Thanksgiving is without a doubt the MOST gluttonous holiday of the year (though one may argue that Halloween could be a close contender as well). And sure, the turkey takes center stage with the accompanying sides of mashed potatoes, stuffing, cranberry sauce, etc. By the time dinner is finished, the top button of people’s paints are either on the verge of popping or are already undone leaving no room for dessert. However, to some, dessert is where Thanksgiving dinner truly shines with its quintessential pies. Our analysis today will take a look into the pies that will be in the race to becoming America’s most favorite Thanksgiving Pie (title pending).
In combing through approximately 1,000 tweets that reference #Thanksgiving our research focused on four pies in particular; Apple Pie, Blueberry Pie, Pumnpkin Pie, and Pecan Pie.
Combing through the tweets we were able to cultivate from the Twitter API, we began to measure initial response based on sentimentality of the tweets themselves. Finding that although Blueberry Pie has a particularly high share of “positive” mentions, it is worth noting that the actual number of Blueberry Pie tweets was significantly low (coming in at 4) - see Appendix Table 1.2. And just as joyous as people are to see a Blueberry Pie come out on Thanksgiving Day, they are just as likely to be overcome with sadness at the very sight of it.
Pumpkin Pie had a substantially strong representation in regard to the total number of positive mentions, the lowest negative response, and the highest scores in positivity as well (including anticipation, joy, and trust).

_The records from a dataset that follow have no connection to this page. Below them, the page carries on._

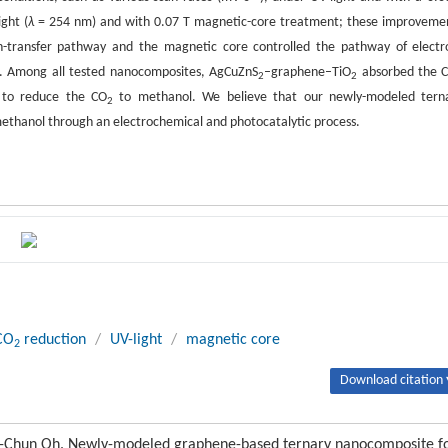
ght (
λ
= 254 nm) and with 0.07 T magnetic-core treatment; these improveme
on-transfer pathway and the magnetic core controlled the pathway of electr
t. Among all tested nanocomposites, AgCuZnS
–graphene–TiO
absorbed the 
2
2
n to reduce the CO
to methanol. We believe that our newly-modeled tern
2
ethanol through an electrochemical and photocatalytic process.
CO
reduction
/
UV-light
/
magnetic core
2
Download citation 
-Chun Oh. Newly-modeled graphene-based ternary nanocomposite f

However, as we began to look to the dispertion of sentimentality across all its tweets, we noticed that Pumpkin Pie fell behind in its share of positive mentions and barely slipped past Apple Pie on measures of anticipation.
#create nrc to allow for sentiment analysis
nrc <- sentiments %>%
filter(lexicon == "nrc") %>%
select(word, sentiment)
#compile sentiment word analysis per pie data frame
reg <- "([^A-Za-z\\d#@']|'(?![A-Za-z\\d#@]))"
apple_words <- apple_df %>%
filter(!str_detect(text, '^"')) %>%
mutate(text = str_replace_all(text, "https://t.co/[A-Za-z\\d]+|&", "")
) %>% unnest_tokens(word, text, token = "regex", pattern = reg) %>%
filter(!word %in% stop_words$word, str_detect(word, "[a-z]"))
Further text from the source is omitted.